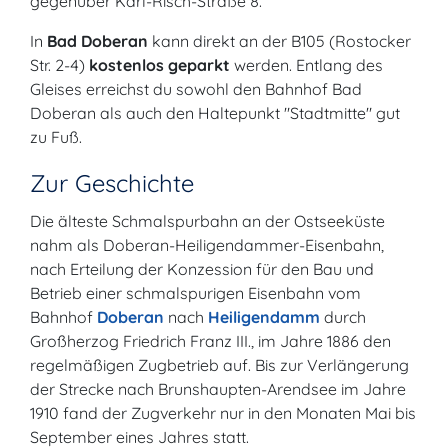
gegenüber Karl-Risch-Straße 8.
In
Bad Doberan
kann direkt an der B105 (Rostocker
Str. 2-4)
kostenlos geparkt
werden. Entlang des
Gleises erreichst du sowohl den Bahnhof Bad
Doberan als auch den Haltepunkt "Stadtmitte" gut
zu Fuß.
Zur Geschichte
Die älteste Schmalspurbahn an der Ostseeküste
nahm als Doberan-Heiligendammer-Eisenbahn,
nach Erteilung der Konzession für den Bau und
Betrieb einer schmalspurigen Eisenbahn vom
Bahnhof
Doberan
nach
Heiligendamm
durch
Großherzog Friedrich Franz III., im Jahre 1886 den
regelmäßigen Zugbetrieb auf. Bis zur Verlängerung
der Strecke nach Brunshaupten-Arendsee im Jahre
1910 fand der Zugverkehr nur in den Monaten Mai bis
September eines Jahres statt.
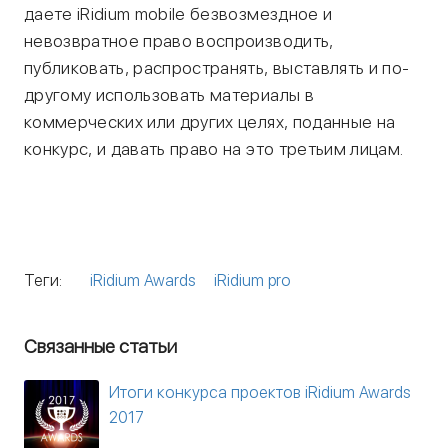
даете iRidium mobile безвозмездное и
невозвратное право воспроизводить,
публиковать, распространять, выставлять и по-
другому использовать материалы в
коммерческих или других целях, поданные на
конкурс, и давать право на это третьим лицам.
Теги:
iRidium Awards
iRidium pro
Связанные статьи
Итоги конкурса проектов iRidium Awards
2017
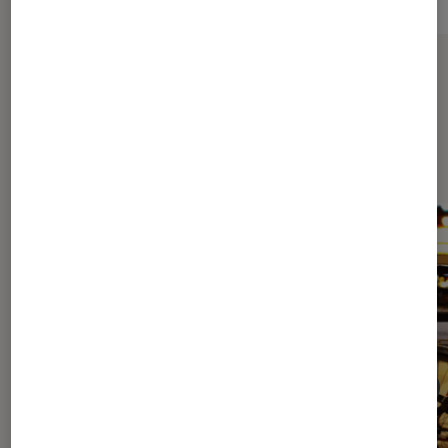
Sur le même thème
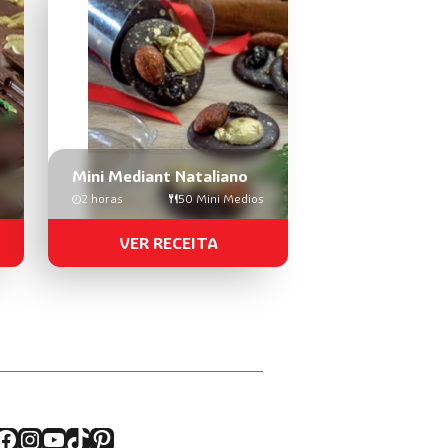
Mini Mediant Nataliano
2 horas
50 Mini Medios
VER RECEITA
Facebook
Instagram
YouTube
TikTok
Pinterest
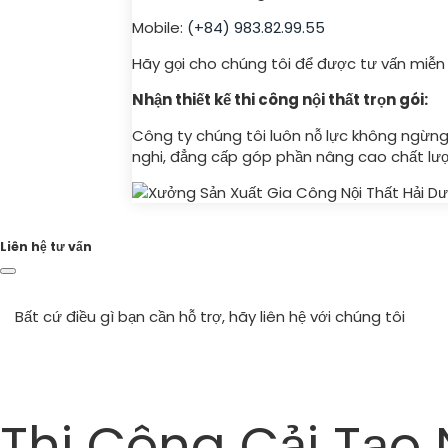
Mobile:
(+84) 983.82.99.55
Hãy gọi cho chúng tôi để được tư vấn miễn 
Nhận thiết kế thi công nội thất trọn gói:
Công ty chúng tôi luôn nỗ lực không ngừng
nghi, đẳng cấp góp phần nâng cao chất lượ
Liên hệ tư vấn
Bất cứ điều gì bạn cần hỗ trợ, hãy liên hệ với chúng tôi
Điện thoại ngay
Thi Công Cải Tạo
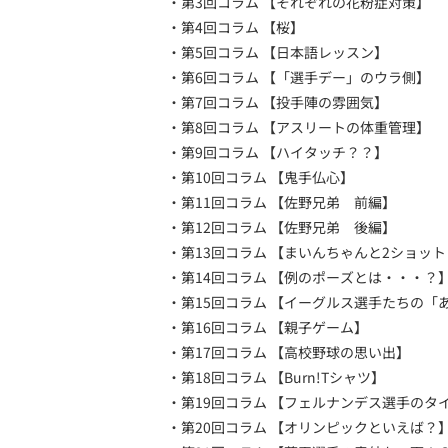
・第3回コラム 【それぞれの花粉症対策】
・第4回コラム 【桜】
・第5回コラム 【日本語レッスン】
・第6回コラム 【「選手デー」のウラ側】
・第7回コラム 【投手陣の雰囲気】
・第8回コラム 【アスリートの体重管理】
・第9回コラム 【ハイタッチ？？】
・第10回コラム 【鬼手仏心】
・第11回コラム 【佐野兄弟 前編】
・第12回コラム 【佐野兄弟 後編】
・第13回コラム 【まいんちゃんと2ショッ
・第14回コラム 【例のポーズとは・・・？
・第15回コラム 【イーグルス選手たちの「
・第16回コラム 【親子ゲーム】
・第17回コラム 【高校野球の思い出】
・第18回コラム 【Burn!Tシャツ】
・第19回コラム 【フェルナンデス選手のタ
・第20回コラム 【オリンピックといえば？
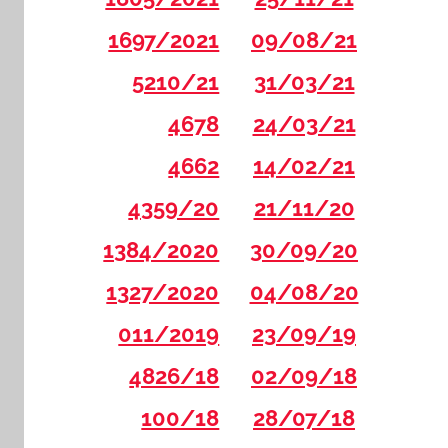
1697/2021
09/08/21
5210/21
31/03/21
4678
24/03/21
4662
14/02/21
4359/20
21/11/20
1384/2020
30/09/20
1327/2020
04/08/20
011/2019
23/09/19
4826/18
02/09/18
100/18
28/07/18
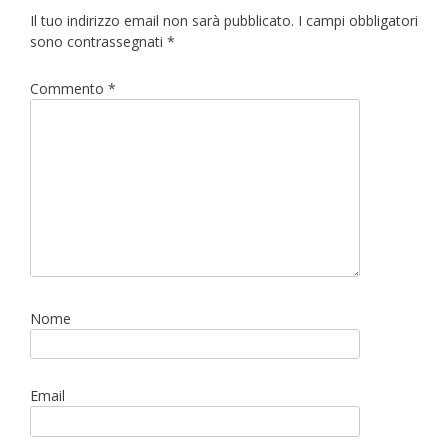
Il tuo indirizzo email non sarà pubblicato.
I campi obbligatori
sono contrassegnati
*
Commento
*
Nome
Email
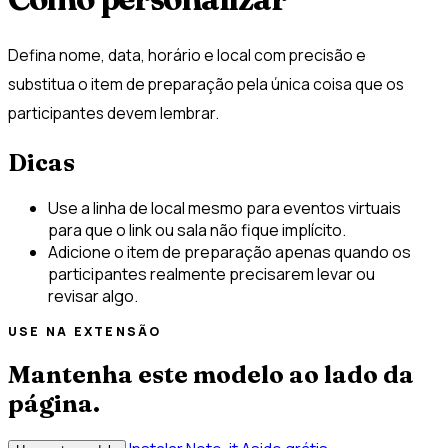
Defina nome, data, horário e local com precisão e
substitua o item de preparação pela única coisa que os
participantes devem lembrar.
Dicas
Use a linha de local mesmo para eventos virtuais
para que o link ou sala não fique implícito.
Adicione o item de preparação apenas quando os
participantes realmente precisarem levar ou
revisar algo.
USE NA EXTENSÃO
Mantenha este modelo ao lado da
página.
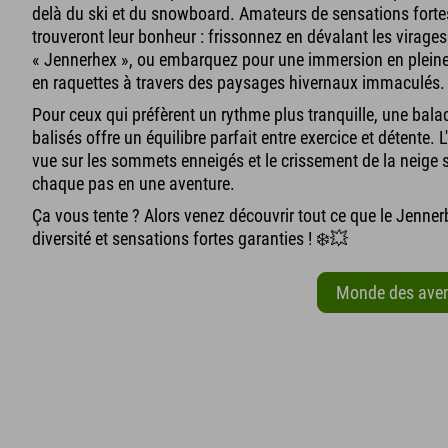
delà du ski et du snowboard. Amateurs de sensations forte
trouveront leur bonheur : frissonnez en dévalant les virages
« Jennerhex », ou embarquez pour une immersion en pleine
en raquettes à travers des paysages hivernaux immaculés.
Pour ceux qui préfèrent un rythme plus tranquille, une balad
balisés offre un équilibre parfait entre exercice et détente. 
vue sur les sommets enneigés et le crissement de la neige
chaque pas en une aventure.
Ça vous tente ? Alors venez découvrir tout ce que le Jennerb
diversité et sensations fortes garanties ! ❄️💥
Monde des aven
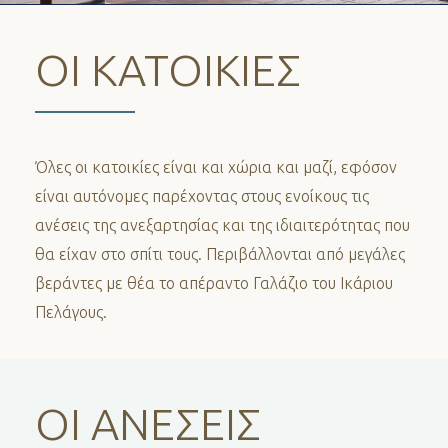
ΟΙ ΚΑΤΟΙΚΙΕΣ
Όλες οι κατοικίες είναι και χώρια και μαζί, εφόσον
είναι αυτόνομες παρέχοντας στους ενοίκους τις
ανέσεις της ανεξαρτησίας και της ιδιαιτερότητας που
θα είχαν στο σπίτι τους. Περιβάλλονται από μεγάλες
βεράντες με θέα το απέραντο Γαλάζιο του Ικάριου
Πελάγους.
ΟΙ ΑΝΕΣΕΙΣ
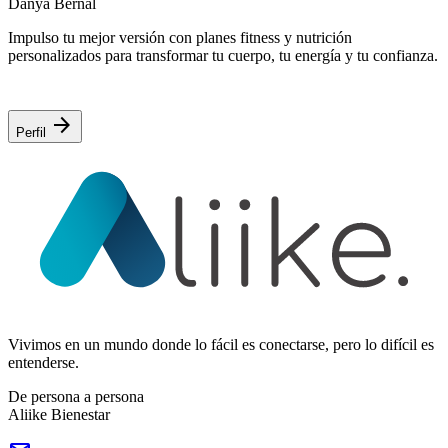
Danya Bernal
Impulso tu mejor versión con planes fitness y nutrición
personalizados para transformar tu cuerpo, tu energía y tu confianza.
arrow_forward
Perfil
Vivimos en un mundo donde lo fácil es conectarse, pero lo difícil es
entenderse.
De persona a persona
Aliike Bienestar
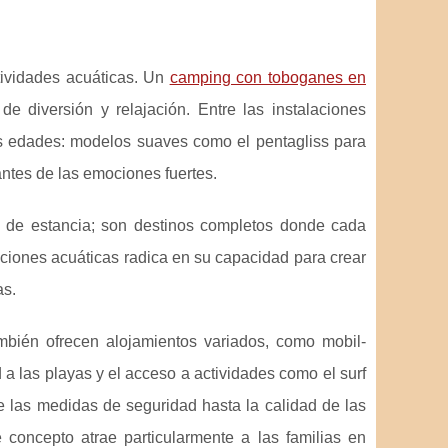
tividades acuáticas. Un
camping con toboganes en
 diversión y relajación. Entre las instalaciones
 edades: modelos suaves como el pentagliss para
ntes de las emociones fuertes.
de estancia; son destinos completos donde cada
acciones acuáticas radica en su capacidad para crear
as.
mbién ofrecen alojamientos variados, como mobil-
 las playas y el acceso a actividades como el surf
de las medidas de seguridad hasta la calidad de las
 concepto atrae particularmente a las familias en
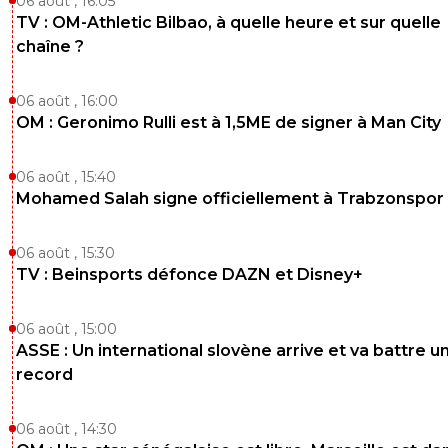
06 août , 16:05
TV : OM-Athletic Bilbao, à quelle heure et sur quelle
chaîne ?
06 août , 16:00
OM : Geronimo Rulli est à 1,5ME de signer à Man City
06 août , 15:40
Mohamed Salah signe officiellement à Trabzonspor
06 août , 15:30
TV : Beinsports défonce DAZN et Disney+
06 août , 15:00
ASSE : Un international slovène arrive et va battre u
record
06 août , 14:30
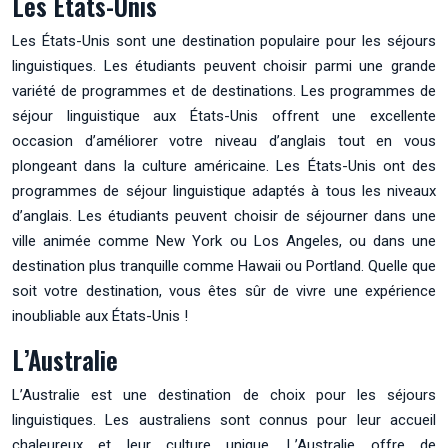
Les États-Unis
Les États-Unis sont une destination populaire pour les séjours
linguistiques. Les étudiants peuvent choisir parmi une grande
variété de programmes et de destinations. Les programmes de
séjour linguistique aux États-Unis offrent une excellente
occasion d’améliorer votre niveau d’anglais tout en vous
plongeant dans la culture américaine. Les États-Unis ont des
programmes de séjour linguistique adaptés à tous les niveaux
d’anglais. Les étudiants peuvent choisir de séjourner dans une
ville animée comme New York ou Los Angeles, ou dans une
destination plus tranquille comme Hawaii ou Portland. Quelle que
soit votre destination, vous êtes sûr de vivre une expérience
inoubliable aux États-Unis !
L’Australie
L’Australie est une destination de choix pour les séjours
linguistiques. Les australiens sont connus pour leur accueil
chaleureux et leur culture unique. L’Australie offre de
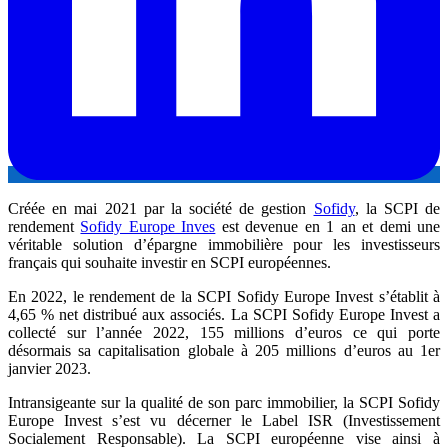
Créée en mai 2021 par la société de gestion
Sofidy
, la SCPI de
rendement
Sofidy Europe Inves
est devenue en 1 an et demi une
véritable solution d’épargne immobilière pour les investisseurs
français qui souhaite investir en SCPI européennes.
En 2022, le rendement de la SCPI Sofidy Europe Invest s’établit à
4,65 % net distribué aux associés. La SCPI Sofidy Europe Invest a
collecté sur l’année 2022, 155 millions d’euros ce qui porte
désormais sa capitalisation globale à 205 millions d’euros au 1er
janvier 2023.
Intransigeante sur la qualité de son parc immobilier, la SCPI Sofidy
Europe Invest s’est vu décerner le Label ISR (Investissement
Socialement Responsable). La SCPI européenne vise ainsi à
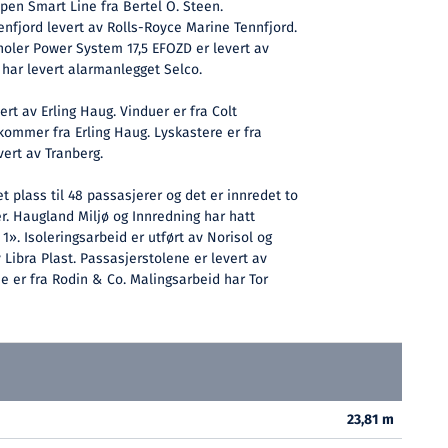
pen Smart Line fra Bertel O. Steen.
nfjord levert av Rolls-Royce Marine Tennfjord.
holer Power System 17,5 EFOZD er levert av
 har levert alarmanlegget Selco.
ert av Erling Haug. Vinduer er fra Colt
 kommer fra Erling Haug. Lyskastere er fra
vert av Tranberg.
t plass til 48 passasjerer og det er innredet to
r. Haugland Miljø og Innredning har hatt
». Isoleringsarbeid er utført av Norisol og
 Libra Plast. Passasjerstolene er levert av
e er fra Rodin & Co. Malingsarbeid har Tor
23,81 m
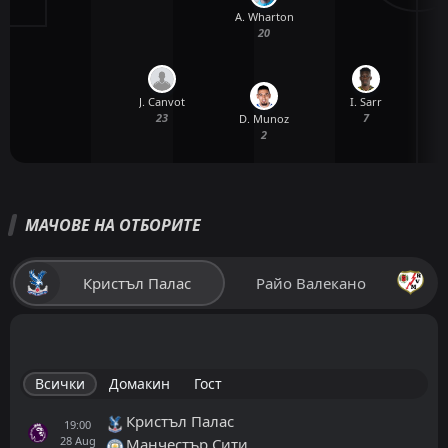
A. Wharton
20
J. Canvot
I. Sarr
23
7
D. Munoz
2
МАЧОВЕ НА ОТБОРИТЕ
Кристъл Палас
Райо Валекано
Всички
Домакин
Гост
Кристъл Палас
19:00
28
Aug
Манчестър Сити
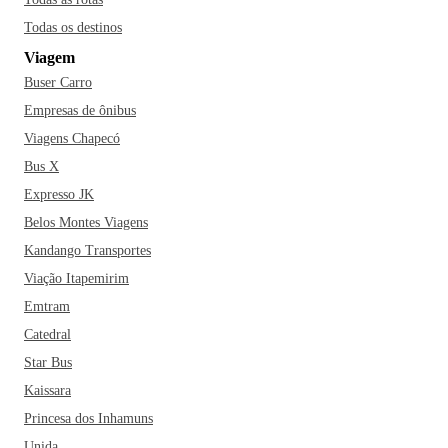
Todas os destinos
Viagem
Buser Carro
Empresas de ônibus
Viagens Chapecó
Bus X
Expresso JK
Belos Montes Viagens
Kandango Transportes
Viação Itapemirim
Emtram
Catedral
Star Bus
Kaissara
Princesa dos Inhamuns
Unida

━━━━━━━━━━━━━━━━━━━━━━━━━━━━━━

Reproduce the records exactly, starting with their first line and ending with the line that contains "Die älteste Schmalspurbahn an der Ostseeküste", though pictures should be dropped.

gegenüber Karl-Risch-Straße 8.
In
Bad Doberan
kann direkt an der B105 (Rostocker
Str. 2-4)
kostenlos geparkt
werden. Entlang des
Gleises erreichst du sowohl den Bahnhof Bad
Doberan als auch den Haltepunkt "Stadtmitte" gut
zu Fuß.
Zur Geschichte
Die älteste Schmalspurbahn an der Ostseeküste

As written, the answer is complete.